**Exercise data**
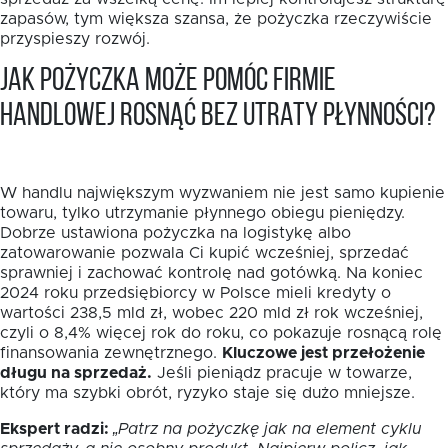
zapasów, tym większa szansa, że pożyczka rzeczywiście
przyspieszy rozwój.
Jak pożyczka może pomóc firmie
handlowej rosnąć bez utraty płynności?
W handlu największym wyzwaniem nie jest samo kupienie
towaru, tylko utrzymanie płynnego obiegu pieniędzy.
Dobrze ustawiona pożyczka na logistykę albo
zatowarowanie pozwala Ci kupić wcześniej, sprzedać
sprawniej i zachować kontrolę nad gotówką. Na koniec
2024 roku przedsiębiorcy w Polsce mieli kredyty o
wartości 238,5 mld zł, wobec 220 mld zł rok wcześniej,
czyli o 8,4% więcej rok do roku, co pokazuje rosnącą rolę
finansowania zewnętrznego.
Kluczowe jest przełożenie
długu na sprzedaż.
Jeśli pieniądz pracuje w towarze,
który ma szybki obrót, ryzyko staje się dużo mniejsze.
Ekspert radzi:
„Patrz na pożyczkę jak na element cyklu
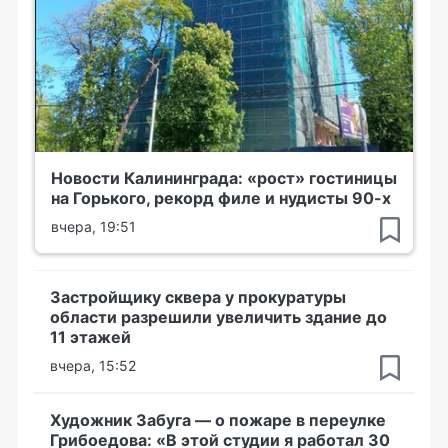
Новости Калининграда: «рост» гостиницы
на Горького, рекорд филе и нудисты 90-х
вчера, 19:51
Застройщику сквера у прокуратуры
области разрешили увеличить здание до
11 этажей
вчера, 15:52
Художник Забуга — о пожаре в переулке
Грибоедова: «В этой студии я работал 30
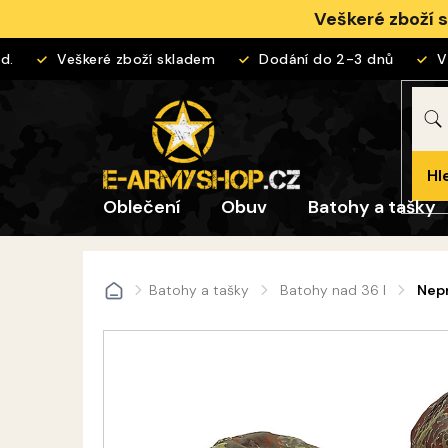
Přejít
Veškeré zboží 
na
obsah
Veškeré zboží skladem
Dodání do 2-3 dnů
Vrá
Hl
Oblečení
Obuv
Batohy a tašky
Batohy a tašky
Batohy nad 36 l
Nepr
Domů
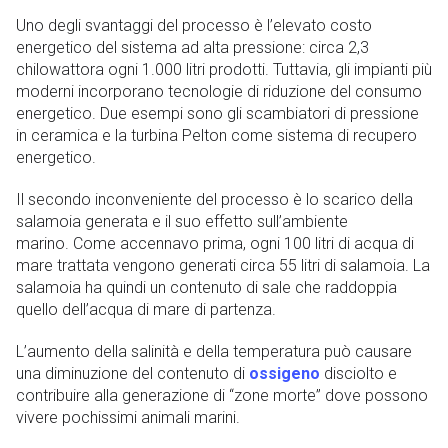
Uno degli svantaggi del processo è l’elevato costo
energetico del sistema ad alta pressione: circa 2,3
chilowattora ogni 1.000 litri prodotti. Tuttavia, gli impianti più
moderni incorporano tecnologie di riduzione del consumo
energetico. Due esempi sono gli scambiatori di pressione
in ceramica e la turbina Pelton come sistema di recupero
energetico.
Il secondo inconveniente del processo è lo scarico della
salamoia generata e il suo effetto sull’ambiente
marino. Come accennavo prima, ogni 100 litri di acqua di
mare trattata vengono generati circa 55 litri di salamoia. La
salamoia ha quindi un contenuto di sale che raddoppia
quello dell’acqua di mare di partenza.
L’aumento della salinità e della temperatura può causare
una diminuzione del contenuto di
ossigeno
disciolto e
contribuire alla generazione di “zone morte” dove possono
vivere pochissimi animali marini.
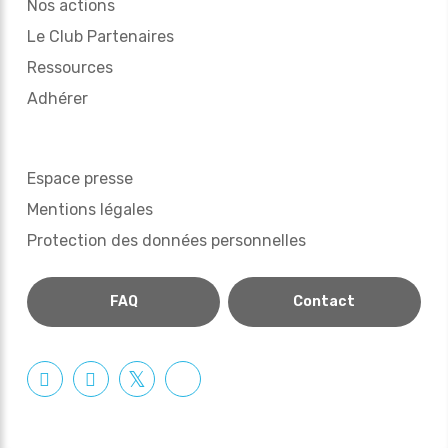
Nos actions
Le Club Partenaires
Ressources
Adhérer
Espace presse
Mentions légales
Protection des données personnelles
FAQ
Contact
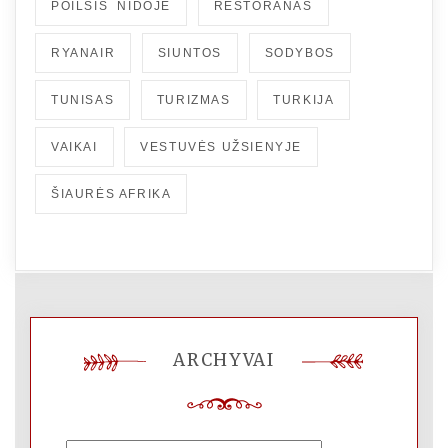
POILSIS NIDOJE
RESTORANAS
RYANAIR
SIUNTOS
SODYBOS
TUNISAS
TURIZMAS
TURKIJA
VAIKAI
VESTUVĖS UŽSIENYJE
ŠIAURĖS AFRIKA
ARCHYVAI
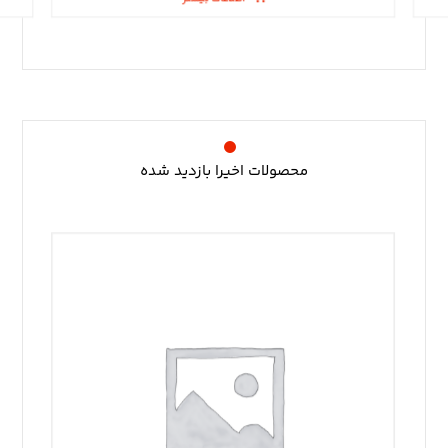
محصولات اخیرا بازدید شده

**Task directions**
Which lines in the material contain the word "contenuto"? Pull each of them out.

**Completed task**
salamoia ha quindi un contenuto di sale che raddoppia
una diminuzione del contenuto di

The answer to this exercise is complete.